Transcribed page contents
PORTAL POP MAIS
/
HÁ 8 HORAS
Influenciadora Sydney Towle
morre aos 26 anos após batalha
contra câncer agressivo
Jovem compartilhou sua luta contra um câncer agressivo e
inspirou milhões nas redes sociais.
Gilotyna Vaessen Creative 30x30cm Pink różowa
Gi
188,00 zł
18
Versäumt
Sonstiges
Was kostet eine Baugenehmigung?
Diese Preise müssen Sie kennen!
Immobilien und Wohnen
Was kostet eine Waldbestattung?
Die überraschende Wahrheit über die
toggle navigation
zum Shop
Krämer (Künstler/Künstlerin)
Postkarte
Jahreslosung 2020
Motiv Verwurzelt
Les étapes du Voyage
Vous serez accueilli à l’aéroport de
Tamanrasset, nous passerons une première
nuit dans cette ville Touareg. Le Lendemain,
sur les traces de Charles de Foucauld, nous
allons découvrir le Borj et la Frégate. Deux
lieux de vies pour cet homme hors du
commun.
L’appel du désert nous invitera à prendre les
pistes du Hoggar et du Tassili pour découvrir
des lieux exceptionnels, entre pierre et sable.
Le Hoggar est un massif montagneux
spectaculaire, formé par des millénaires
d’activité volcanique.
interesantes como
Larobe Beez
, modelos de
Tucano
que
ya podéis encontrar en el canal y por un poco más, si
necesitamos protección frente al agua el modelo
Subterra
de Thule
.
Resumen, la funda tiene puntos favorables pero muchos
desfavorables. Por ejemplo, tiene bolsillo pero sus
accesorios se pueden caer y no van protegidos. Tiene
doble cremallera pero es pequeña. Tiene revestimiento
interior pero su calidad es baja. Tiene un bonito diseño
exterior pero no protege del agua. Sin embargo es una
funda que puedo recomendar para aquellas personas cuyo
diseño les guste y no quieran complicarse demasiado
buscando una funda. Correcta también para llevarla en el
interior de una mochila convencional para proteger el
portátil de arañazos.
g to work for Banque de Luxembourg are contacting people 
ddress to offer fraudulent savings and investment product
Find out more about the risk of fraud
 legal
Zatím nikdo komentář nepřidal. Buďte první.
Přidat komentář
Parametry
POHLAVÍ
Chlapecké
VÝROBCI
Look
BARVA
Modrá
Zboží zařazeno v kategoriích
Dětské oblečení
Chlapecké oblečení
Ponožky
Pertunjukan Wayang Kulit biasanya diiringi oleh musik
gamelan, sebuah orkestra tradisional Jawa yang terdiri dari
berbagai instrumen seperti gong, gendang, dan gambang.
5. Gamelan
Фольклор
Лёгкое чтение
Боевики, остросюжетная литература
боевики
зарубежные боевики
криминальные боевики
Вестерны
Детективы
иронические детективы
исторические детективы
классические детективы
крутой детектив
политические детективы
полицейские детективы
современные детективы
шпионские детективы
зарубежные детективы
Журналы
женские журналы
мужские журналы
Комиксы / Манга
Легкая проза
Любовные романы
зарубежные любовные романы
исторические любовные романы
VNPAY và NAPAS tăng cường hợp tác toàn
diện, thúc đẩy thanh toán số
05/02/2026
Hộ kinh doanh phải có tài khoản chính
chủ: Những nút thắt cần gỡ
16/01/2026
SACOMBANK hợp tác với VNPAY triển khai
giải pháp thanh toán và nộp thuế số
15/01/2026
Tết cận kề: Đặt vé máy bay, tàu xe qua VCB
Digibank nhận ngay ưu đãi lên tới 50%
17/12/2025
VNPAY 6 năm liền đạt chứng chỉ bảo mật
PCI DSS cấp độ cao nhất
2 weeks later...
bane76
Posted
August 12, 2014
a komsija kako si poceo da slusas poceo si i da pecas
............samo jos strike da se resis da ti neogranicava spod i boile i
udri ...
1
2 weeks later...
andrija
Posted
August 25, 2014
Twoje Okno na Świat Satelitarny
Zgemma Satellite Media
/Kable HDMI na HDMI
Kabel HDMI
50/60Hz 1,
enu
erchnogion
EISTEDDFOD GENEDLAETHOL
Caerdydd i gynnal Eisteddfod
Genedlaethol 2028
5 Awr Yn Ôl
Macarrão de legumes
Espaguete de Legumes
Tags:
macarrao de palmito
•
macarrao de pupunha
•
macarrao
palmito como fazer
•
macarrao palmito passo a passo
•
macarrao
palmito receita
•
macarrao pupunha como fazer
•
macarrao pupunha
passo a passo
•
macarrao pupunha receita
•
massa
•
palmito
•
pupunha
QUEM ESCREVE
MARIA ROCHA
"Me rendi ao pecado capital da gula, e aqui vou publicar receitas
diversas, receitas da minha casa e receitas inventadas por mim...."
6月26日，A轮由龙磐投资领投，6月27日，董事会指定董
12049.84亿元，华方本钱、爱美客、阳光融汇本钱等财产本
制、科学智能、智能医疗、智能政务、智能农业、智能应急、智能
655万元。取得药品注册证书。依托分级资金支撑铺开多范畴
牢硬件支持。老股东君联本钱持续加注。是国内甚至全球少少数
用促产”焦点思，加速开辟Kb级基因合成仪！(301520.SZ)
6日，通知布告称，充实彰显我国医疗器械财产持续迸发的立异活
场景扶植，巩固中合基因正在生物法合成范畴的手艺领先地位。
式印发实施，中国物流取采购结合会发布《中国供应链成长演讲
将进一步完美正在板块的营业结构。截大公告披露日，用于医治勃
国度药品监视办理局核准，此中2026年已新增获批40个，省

● What you should do
Look through the data and gather every line with the string "Hoggar" in it.

● Problem solution
pistes du Hoggar et du Tassili pour découvrir
Le Hoggar est un massif montagneux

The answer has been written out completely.